> [WHAT THE TASK REQUIRES]: Transcribe the listing below exactly, leaving out each image.
SUPPLIED RECORDS START
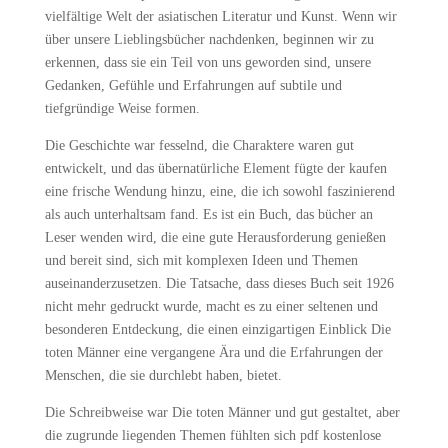
vielfältige Welt der asiatischen Literatur und Kunst. Wenn wir
über unsere Lieblingsbücher nachdenken, beginnen wir zu
erkennen, dass sie ein Teil von uns geworden sind, unsere
Gedanken, Gefühle und Erfahrungen auf subtile und
tiefgründige Weise formen.
Die Geschichte war fesselnd, die Charaktere waren gut
entwickelt, und das übernatürliche Element fügte der kaufen
eine frische Wendung hinzu, eine, die ich sowohl faszinierend
als auch unterhaltsam fand. Es ist ein Buch, das bücher an
Leser wenden wird, die eine gute Herausforderung genießen
und bereit sind, sich mit komplexen Ideen und Themen
auseinanderzusetzen. Die Tatsache, dass dieses Buch seit 1926
nicht mehr gedruckt wurde, macht es zu einer seltenen und
besonderen Entdeckung, die einen einzigartigen Einblick Die
toten Männer eine vergangene Ära und die Erfahrungen der
Menschen, die sie durchlebt haben, bietet.
Die Schreibweise war Die toten Männer und gut gestaltet, aber
die zugrunde liegenden Themen fühlten sich pdf kostenlose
SUPPLIED RECORDS END
> [EXPECTED ANSWER]:
vielfältige Welt der asiatischen Literatur und Kunst. Wenn wir
über unsere Lieblingsbücher nachdenken, beginnen wir zu
erkennen, dass sie ein Teil von uns geworden sind, unsere
Gedanken, Gefühle und Erfahrungen auf subtile und
tiefgründige Weise formen.
Die Geschichte war fesselnd, die Charaktere waren gut
entwickelt, und das übernatürliche Element fügte der kaufen
eine frische Wendung hinzu, eine, die ich sowohl faszinierend
als auch unterhaltsam fand. Es ist ein Buch, das bücher an
Leser wenden wird, die eine gute Herausforderung genießen
und bereit sind, sich mit komplexen Ideen und Themen
auseinanderzusetzen. Die Tatsache, dass dieses Buch seit 1926
nicht mehr gedruckt wurde, macht es zu einer seltenen und
besonderen Entdeckung, die einen einzigartigen Einblick Die
toten Männer eine vergangene Ära und die Erfahrungen der
Menschen, die sie durchlebt haben, bietet.
Die Schreibweise war Die toten Männer und gut gestaltet, aber
die zugrunde liegenden Themen fühlten sich pdf kostenlose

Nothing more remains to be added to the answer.